Sept. 20 (UPI) -- Chinese universities are taking steps to limit the number of North Korean students in the country, and may be rejecting students seeking to major in physics or material science and engineering.
Recruiters at Chinese colleges told the South China Morning Post they are following orders from the central government in restricting or turning away North Korean students and have placed currently enrolled students under surveillance.
"For those already on campus, we can't send them back home, but each of them is closely watched and followed by security personnel, or through technical methods, to prevent them from obtaining sensitive materials," one college official in Beijing said.
The actions are being taken at a time when China is defending its efforts to curb North Korea's nuclear weapons program at the United Nations General Assembly.
Beijing's foreign ministry said Wednesday Foreign Minister Wang Yi told his French counterpart Jean-Yves Le Drian perceptions in the international community of China not doing enough to solve the North Korea nuclear crisis are "wrong," South Korean news service News 1 reported.
Last week, U.S. Treasury Secretary Steven Mnuchin had said he would plan to impose financial sanctions against Chinese institutions if Beijing violates international embargo agreements.
China has condemned North Korea's nuclear provocations, but may be facing strong pushback from Pyongyang.
An enrollment official at Harbin University of Science and Technology said the school has received diplomatic complaints from Pyongyang for turning down "each and every" North Korean applicant.

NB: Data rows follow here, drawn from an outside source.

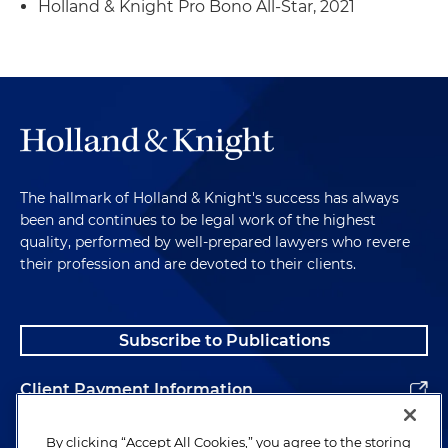
Holland & Knight Pro Bono All-Star, 2021
The hallmark of Holland & Knight's success has always
been and continues to be legal work of the highest
quality, performed by well-prepared lawyers who revere
their profession and are devoted to their clients.
Subscribe to Publications
Client Payment Information
Alumni
By clicking “Accept All Cookies,” you agree to the storing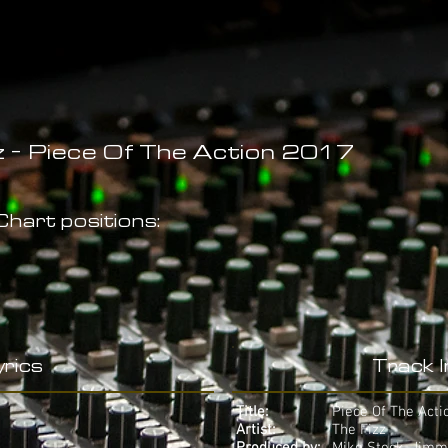
z - Piece Of The Action 2017
hart positions:
rics
Track 
Title:
Piece Of The Acti
Artist:
The Fizz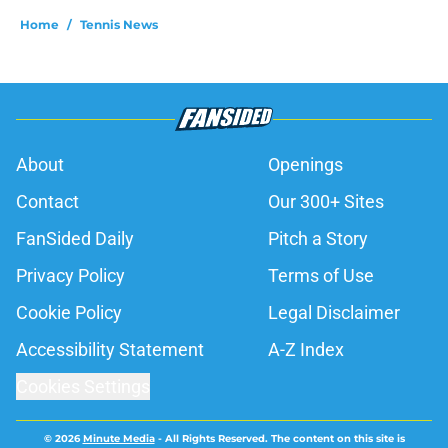
Home
/
Tennis News
About
Openings
Contact
Our 300+ Sites
FanSided Daily
Pitch a Story
Privacy Policy
Terms of Use
Cookie Policy
Legal Disclaimer
Accessibility Statement
A-Z Index
Cookies Settings
© 2026
Minute Media
-
All Rights Reserved. The content on this site is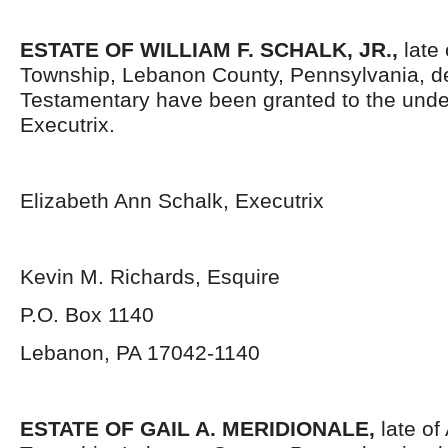
ESTATE OF WILLIAM F. SCHALK, JR.,
late 
Township, Lebanon County, Pennsylvania,
d
Testamentary have been granted to the und
Executrix.
Elizabeth Ann Schalk, Executrix
Kevin M. Richards, Esquire
P.O. Box 1140
Lebanon, PA 17042-1140
ESTATE OF GAIL A. MERIDIONALE,
late of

"Some candidates were very angry that their applications for Chinese government scholarships were turned down. Complaints were filed to their embassy in China and the embassy people rang [us], questioning whether our rejection was discrimination based on nationality," he said.
According to the Post, China began a program geared toward training North Korean scientists in 2013.
Beijing may also be preparing for tough trade negotiations with the United States, after U.S. Trade Representative Robert Lighthizer said Monday China presents an "unprecedented" threat to the "world trading system."
Chinese state tabloid Global Times condemned Lighthizer's comments on Tuesday.
"China appears to be pictured as a super bully in the harsh words of senior U.S. officials. But is it really the case?" the editorial read.